Die Steinfurter U 15 (h.v.l.): Trainer Bernd Post, Malin Lenger (Preußen Borghorst), Antonella Hampel (Borussia Emsdetten), Katharina Wienkens (Preußen Borghorst), Lena Toenhake (SF Gellendorf), Mirjana Bünker (Borussia Emsdetten), Carolin Burkert (1. FC Nordwalde), Filipa Sampaio (SF Gellendorf) und Co-Trainerin Miriam Elling sowie (v.v.l.) Aleyna Durgut (FCE Rheine), Marie Wessel, Wiebke Kloos (beide SF Gellendorf), Laura-Marie Fereira-Miranda (SpVgg Langenhorst/Welbergen), Tabea Stephan (Borussia Emsdetten), Leonie Lippen (TuS St. Arnold) und Eva Arentz (FCE Rheine). Foto: FLVW Steinfurt

Die U-15-Juniorinnen des Fußballkreises Steinfurt haben bei der Endrunde der Westfalenmeisterschaft in Hamm den dritten Platz belegt. Das laut Trainer Bernd Hahn „sehr gute Abschneiden“ wäre beinahe noch veredelt worden, doch im Halbfinale gegen Tecklenburg kam ein unglückliches Aus im Elfmeterschießen.

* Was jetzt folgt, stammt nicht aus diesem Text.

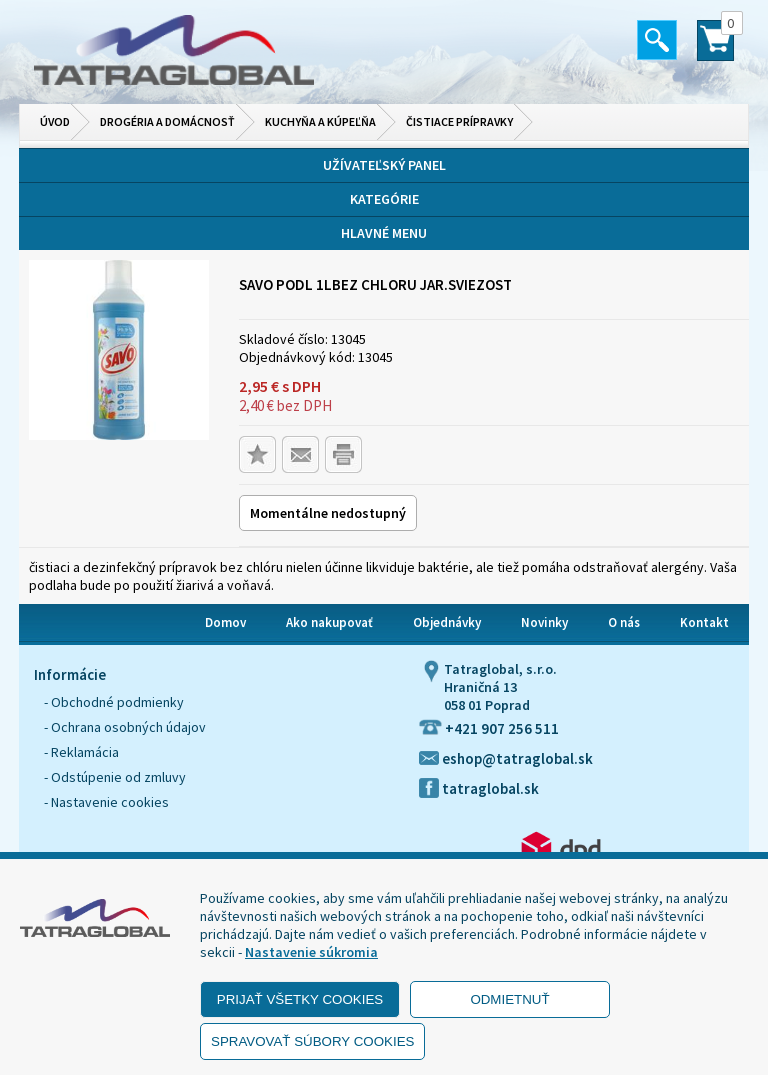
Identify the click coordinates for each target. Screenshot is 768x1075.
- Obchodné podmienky (114, 702)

Der Spielplan sah zunächst vier Gruppenspiele à 20 Minuten auf dem Großfeld vor. Zum Auftakt besiegten die Elf vom DFB-Stützpunkt Hauenhorst den Kreis Lippstadt mit 1:0. Nach einem eher nervösen Beginn steigerte sich die Elf, folgerichtig erzielte die Gellendorferin Filipa Sampaio den 1:0-Siegtreffer.

Einem torlosen Remis gegen Paderborn schloss sich ein 1:0 gegen Beckum an. Das Tor markierte Spielführerin Marie Wessel (SF Gellendorf). Mit einem 0:0 zum Abschluss gegen ­Bochum buchten die Steinfurterinnen das Ticket für die Vorschlussrunde.

„Defensiv haben wir sehr gut gestanden und fast nichts zugelassen, offensiv hingegen hätte mehr kommen können. Aber das war kennzeichnend für das ganze Turnier. Keine Mannschaft wollte zu viel riskieren und hat lieber abwartend gespielt“, fasste Post seine Eindrücke zusammen.

Im Halbfinale gegen den Nachbarkreis Tecklenburg glich Wessel den 0:1-Rückstand aus und brachte ihr Team damit ins Elfmeterschießen. Das ging mit 3:0 an die Tecklenburgerinnen, die das Endspiel mit 0:1 gegen Paderborn verloren.